A Meandertale Man with a Sinuous Bridge to Tell
"I say, if you don't know what Man is or what he is for, then what bloody difference does it make what mountainous climbs he's accomplished or what mutinous crimes he's accompliced? He might have done this, or he might have done that, but since he has no essence and no cosmic role, then it doesn't really matter, now does it?"
Now where's my blasted hookah?!
But Christopher Dawson -- who has his coonological orthoducks in a row -- begins with the idea that man is the metaxy, or bridge, between the material and spiritual worlds.
Hey, that sounds familiar. Didn't I sapiens a homologue in meander tall tale? Yes, here it is -- page 133, right next to the picture of that cute little guy caterpultering into a buddhafly. To paraphrase,
"Historians -- contemporary ones, anyway -- no longer presume to know the 'purpose' of history. Without question they tell us about causes and motivations within history, but they steer quite clear of asking what is the actual point of history. And understanding the point of history is admittedly quite difficult -- if not impossible -- if one doesn't know what a human being is."

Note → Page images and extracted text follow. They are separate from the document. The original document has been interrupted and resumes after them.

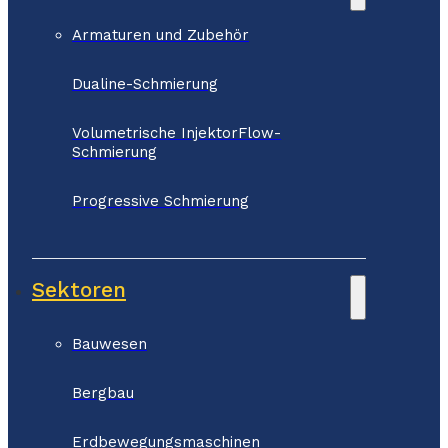
Armaturen und Zubehör
Dualine-Schmierung
Volumetrische InjektorFlow-
Schmierung
Progressive Schmierung
Sektoren
Bauwesen
Bergbau
Erdbewegungsmaschinen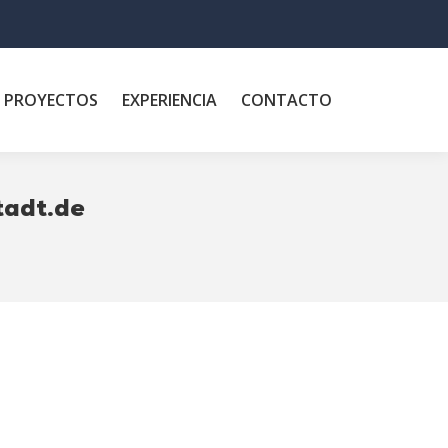
PROYECTOS
EXPERIENCIA
CONTACTO
tadt.de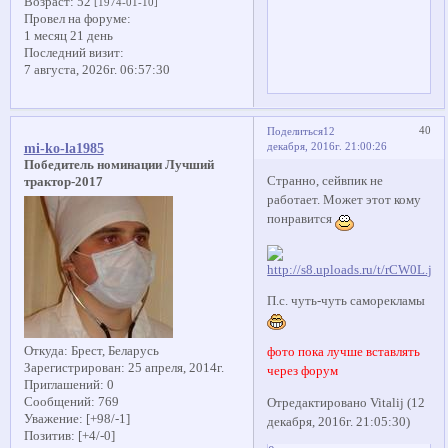
Возраст:
52
[1974-01-10]
Провел на форуме:
1 месяц 21 день
Последний визит:
7 августа, 2026г. 06:57:30
40
Поделиться
12
декабря, 2016г. 21:00:26
mi-ko-la1985
Победитель номинации Лучший
Странно, сейвпик не
трактор-2017
работает. Может этот кому
понравится
П.с. чуть-чуть саморекламы
Откуда:
Брест, Беларусь
фото пока лучше вставлять
Зарегистрирован
: 25 апреля, 2014г.
через форум
Приглашений:
0
Сообщений:
769
Отредактировано Vitalij (12
Уважение:
[+98/-1]
декабря, 2016г. 21:05:30)
Позитив:
[+4/-0]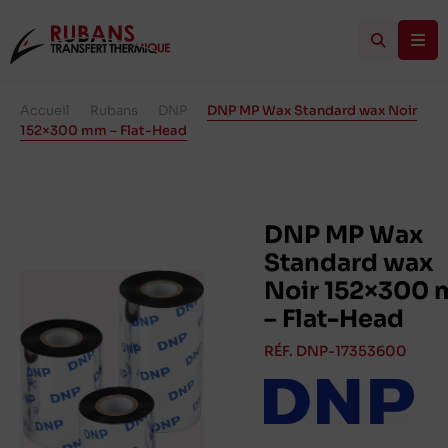
Accueil
/
Rubans
/
DNP
/
DNP MP Wax Standard wax Noir
152×300 mm – Flat-Head
DNP MP Wax
Standard wax
Noir 152×300
– Flat-Head
RÉF. DNP-17353600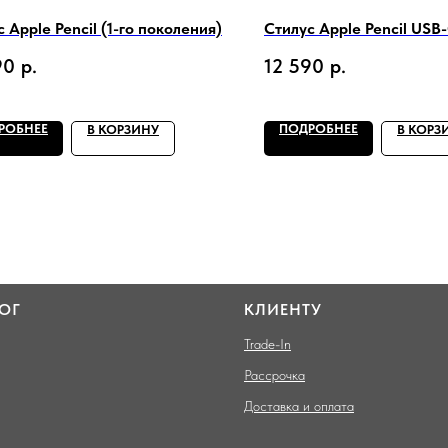
 Apple Pencil (1-го поколения)
Стилус Apple Pencil USB
90
р.
12 590
р.
РОБНЕЕ
ПОДРОБНЕЕ
В КОРЗИНУ
В КОРЗ
ОГ
КЛИЕНТУ
Trade-In
Рассрочка
Доставка и оплата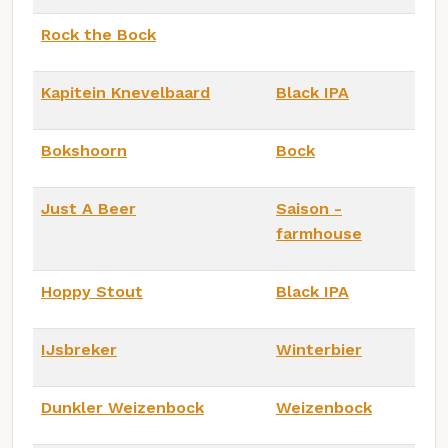
Rock the Bock
Kapitein Knevelbaard
Black IPA
Bokshoorn
Bock
Just A Beer
Saison -
farmhouse
Hoppy Stout
Black IPA
IJsbreker
Winterbier
Dunkler Weizenbock
Weizenbock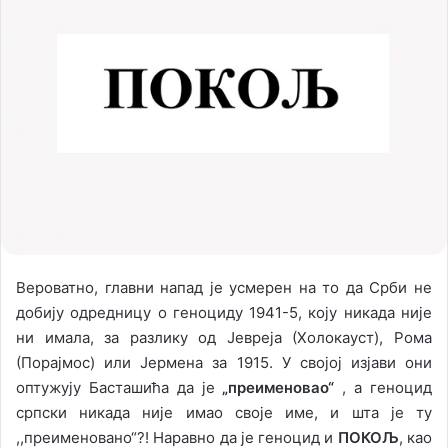
w
n
o
e
n
m
X
a
i
l
Вероватно, главни напад је усмерен на то да Срби не
добију одредницу о геноциду 1941-5, коју никада није
ни имала, за разлику од Јевреја (Холокауст), Рома
(Порајмос) или Јермена за 1915. У својој изјави они
оптужују Басташића да је
„преименовао“
, а геноцид
српски никада није имао своје име, и шта је ту
,,преименовано“?! Наравно да је геноцид и
ПОКОЉ
, као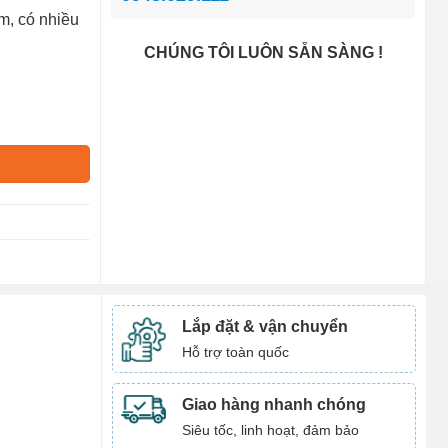
m, có nhiều
CHÚNG TÔI LUÔN SẴN SÀNG !
Lắp đặt & vận chuyển
Hỗ trợ toàn quốc
Giao hàng nhanh chóng
Siêu tốc, linh hoạt, đảm bảo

Indeed, "the problem is compounded for a mere human being working with only human sources, for how then can one stand outside the flow of historical events and gain any perspective on history, or have any stable frame of reference? If the historian is just a historically conditioned product of history, why should we pay any attention to him at all?"
The point is that the majority of secular historians would ironically dismiss Dawson because of his religiosity and "subjectivity," when he is the one who is being -- or at least trying to be -- objective, by placing history in its proper cosmic and spiritual context -- by understanding the flow of horizontal events in the light of an eternal vertical standard.
This is in accord with Tomberg, who conceptualizes history as a sort of whirlpool created by two opposing streams of influence, one horizontal, the other vertical:
"The spiritual-cultural history of mankind is the result on the one hand of the causes which are to be found in space and time, and on the other hand of the causes which are not to be found there, which are of a timeless and spaceless nature."
Or, to plagiaphrase Terence McKenna, history is just the burst of static between monkeys and God, as the eschatological object at the end of time -- call it O, if you like -- "mitigates and transforms the forward flow of entropic circumstance." Noetry in motion!
Wikipedians say that the metaxy is the "in-between" or "middle ground" between the divine realm and mankind. Eric Voegelin (who was influenced by Dawson) used the term to designate "the permanent place where man is in-between two poles of existence" such as infinite and finite, time and eternity, matter and spirit, form and substance, being and beyond-being, or -- would you believe? -- KAOS and CONTROL.
Voegelin also used it to mean the unchanging "template of the mind (or nous) in contrast to the dynamic and unordered flow of experiential consciousness." Which is why it's One Cosmos Under God for those who get smart.
Therefore, as Birzer writes, "Only by properly ordering himself between the two extremes and demands of the physical and metaphysical can man fulfill his purpose for the 'integration [of the material] in the universal order.'"
Thus, even if you are not overtly Christian, you can still see Christianity as our particular way (in the West) of conceptualizing and thinking about this over- or underlying metaphysical reality -- an unavoidably mythsemantical deuscourse as real and objective as mathematical discourse.
To put it another way, if you toss aside our Judeo-Christian wisdom tradition, as secular scholars have done, then you also throw out our traditional way of discussing the reality of man's role as cosmic mediator. You end up with mere de-mythologized horizontal history, and ultimately with a desiccated particularization of historical events, divorced from their origin and destiny, the alphOmega.
This intellectual fallforall encloses the mind in deconstruction, multiculturalism, "diversity," moral relativism, and the politically correct truthspeak of the left. In turn, this is why secularism is not just opposed to religion, but a substitute "religion of darkness" for infertile eggheads living in their ovary towers.
But the yolk's on them. When you worship at the ego-altar of secular extremism, you are engaging in a kind of primitive sacrifice of the One. It is a violent dismembering and therefore disre-membering of Unity, and as result, anti-human in the extreme. Instead of the white unity out of which the diversity of cosmic color emanates, you end up with the black unity of a chaotic blending of colors with no qualitative differences. Raw power then rushes in to fill in the void, and gravity takes care of the rest.
This is why the phony diversity of leftist college campuses results in such a stupifyingly bland and anti-intellectual pneumatosphere, where one is free to believe in anything but Reality.
The new intellectual boorbarians of the left are specifically opposed to man's role as metaxy, even if they cannot consciously understand what they do or why they do it. They are simply reenacting a timeless vertical drama, engaging in a sort of Black Mass involving a crucifiction stranger than fact -- the Crucifixion being the symbol par excellence of the link between human and divine -- only without resurrection.
All primitive sacrifice involves the attempt to steal and appropriate the life force of the sacrificial victim. But this force can only be given from above, not taken from below.